- Work request -
Your answer should consist of every line from the records that holds the string "pionero".

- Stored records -
----------

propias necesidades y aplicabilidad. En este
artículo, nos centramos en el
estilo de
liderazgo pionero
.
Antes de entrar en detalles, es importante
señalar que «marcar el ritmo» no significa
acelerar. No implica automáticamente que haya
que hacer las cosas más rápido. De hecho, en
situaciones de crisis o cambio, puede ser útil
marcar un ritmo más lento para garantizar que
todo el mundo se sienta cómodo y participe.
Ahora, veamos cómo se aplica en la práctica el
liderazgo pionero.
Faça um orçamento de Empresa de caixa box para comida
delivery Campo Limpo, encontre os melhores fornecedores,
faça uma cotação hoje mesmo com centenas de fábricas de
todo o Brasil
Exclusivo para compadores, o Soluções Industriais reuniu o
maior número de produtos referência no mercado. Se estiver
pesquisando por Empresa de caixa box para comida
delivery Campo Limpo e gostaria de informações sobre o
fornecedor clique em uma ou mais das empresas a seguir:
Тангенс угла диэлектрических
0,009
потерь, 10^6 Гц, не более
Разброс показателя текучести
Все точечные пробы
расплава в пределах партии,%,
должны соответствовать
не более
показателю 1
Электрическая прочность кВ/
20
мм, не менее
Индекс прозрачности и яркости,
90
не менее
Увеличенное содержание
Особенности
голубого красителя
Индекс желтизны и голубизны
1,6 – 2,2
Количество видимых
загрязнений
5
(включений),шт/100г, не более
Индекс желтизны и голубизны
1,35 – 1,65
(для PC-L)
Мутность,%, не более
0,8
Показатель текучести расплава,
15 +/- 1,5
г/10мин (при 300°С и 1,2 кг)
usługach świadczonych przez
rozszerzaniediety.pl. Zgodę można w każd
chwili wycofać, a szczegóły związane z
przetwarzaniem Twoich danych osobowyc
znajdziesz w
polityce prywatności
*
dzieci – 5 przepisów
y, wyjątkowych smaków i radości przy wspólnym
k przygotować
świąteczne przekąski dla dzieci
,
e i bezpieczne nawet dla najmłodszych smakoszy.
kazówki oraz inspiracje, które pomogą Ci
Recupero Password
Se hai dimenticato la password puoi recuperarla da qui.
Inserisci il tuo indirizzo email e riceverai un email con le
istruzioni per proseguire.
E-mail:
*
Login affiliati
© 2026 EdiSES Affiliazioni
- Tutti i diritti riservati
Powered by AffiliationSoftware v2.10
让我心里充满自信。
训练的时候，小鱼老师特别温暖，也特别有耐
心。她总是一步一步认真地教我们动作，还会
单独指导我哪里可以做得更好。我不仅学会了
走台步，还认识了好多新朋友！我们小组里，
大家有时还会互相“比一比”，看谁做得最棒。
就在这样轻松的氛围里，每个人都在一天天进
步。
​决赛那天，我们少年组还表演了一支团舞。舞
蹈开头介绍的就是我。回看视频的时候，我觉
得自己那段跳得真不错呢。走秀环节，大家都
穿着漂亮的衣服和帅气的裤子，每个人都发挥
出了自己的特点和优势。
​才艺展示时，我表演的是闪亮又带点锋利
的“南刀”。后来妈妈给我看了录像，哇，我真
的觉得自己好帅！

----------

- Your response -
liderazgo pionero
liderazgo pionero.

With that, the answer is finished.